Adjust the condenser

In most cases the condenser will already be set to it's optimum position. However there are times when you will want to check this adjustment. To adjust and align the microscope, start by reading the manual. If no manual is available, try using these guidelines. If the condenser is focusable, position it with the lens as close to the opening in the stage as you can get it. If the condenser has selectable options, set it to bright field. Start with the aperture diaphragm stopped down (high contrast). You should see the light that comes up through the specimen change brightness as you move the aperture diaphragm lever.

Focus, locate, and center the specimen

Start with the lowest magnification objective lens, to home in on the specimen and/or the part of the specimen you wish to examine. It is relatively easy to find and focus on samples that are fixed and stained, as with most prepared slides. However it can be very difficult to locate living, minute specimens which move around.
Use dark field mode (if available) to find unstained specimens. If not, start with high contrast (aperture diaphragm closed down). Start with the specimen out of focus so that the stage and objective must be brought closer together. The first surface to come into focus as you bring stage and objective together is the top of the cover slip.
If you are having trouble, focus on the edge of the cover slip or an air bubble, or something that you can readily recognize. The top edge of the cover slip comes into focus first, then the bottom, which should be in the same plane as your specimen.
Once you have found the specimen, adjust contrast and intensity of illumination, and move the slide around until you have a good area for viewing.

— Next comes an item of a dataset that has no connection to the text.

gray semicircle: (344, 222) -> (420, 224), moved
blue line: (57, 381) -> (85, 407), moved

Adjust eyepiece separation and focus

With a binocular microscope you need to adjust the eyepiece separation just like you do a pair of binoculars. One or both of the eyepieces may be a telescoping eyepiece, that is, you can focus it. Since very few people have eyes that are perfectly matched, most of us need to focus one eyepiece to match the other image. Look with the appropriate eye into the fixed eyepiece and focus with the microscope focus knob. Next, look into the adjustable eyepiece (with the other eye of course), and adjust the eyepiece, not the microscope.

Select an objective lens for viewing

The most frequently used objective lens is the 10x lens, which gives a final magnification of 100x with a 10x ocular lens. For very small objects and for details in prepared slides you will need a higher magnification. Typical high magnification lenses are 40x and 100x. The 100x is used exclusively with oil in order to improve resolution.
Move up in magnification by steps. Each time you go to a higher power objective, re-focus and re-center the specimen. Higher magnification lenses must be physically closer to the specimen itself, which poses the risk of jamming the objective into the specimen. Be very cautious when focusing. Good quality sets of lenses are parfocal, that is, when you switch magnifications the specimen remains in focus or close to focused.
Bigger is not always better. All specimens have three dimensions, and unless a specimen is extremely thin you will be unable to focus with a high magnification objective. The higher the magnification, the harder it is to "chase" a moving specimen.

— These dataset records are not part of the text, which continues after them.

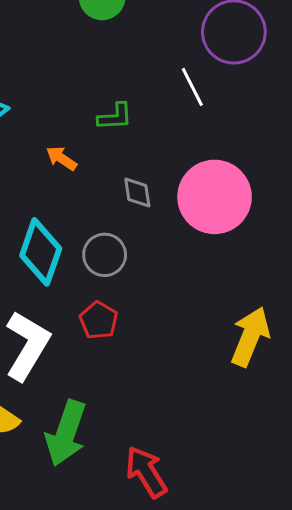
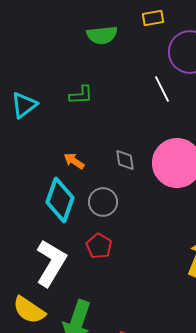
green L-shape: (115, 117) -> (81, 95), moved
orange arrow: (62, 158) -> (74, 161), moved

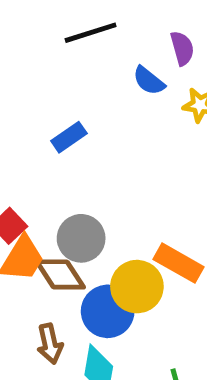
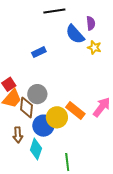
blue semicircle: (149, 81) -> (75, 34), size x1.5
brown diamond: (60, 274) -> (26, 107), turned 30

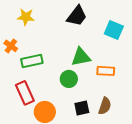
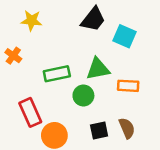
cyan square: (114, 30) -> (125, 36), moved
green rectangle: (32, 61) -> (57, 74), moved
brown semicircle: (105, 106) -> (127, 128), turned -42

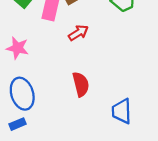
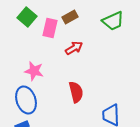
pink star: (17, 48) -> (34, 71), moved

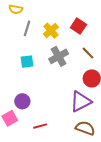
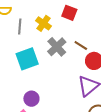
brown line: (88, 53) -> (81, 46), moved
cyan square: (27, 62) -> (27, 59), size x1.6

Adjust illumination for the selected objective lens

The apparent field of an eyepiece is constant regardless of magnification used. So it follows that when you raise magnification the area of illuminated specimen you see is smaller. Since you are looking at a smaller area, less light reaches the eye, and the image darkens. With a low power objective you may have to cut down on illumination intensity. With a high power you need all the light you can get, especially with less expensive microscopes.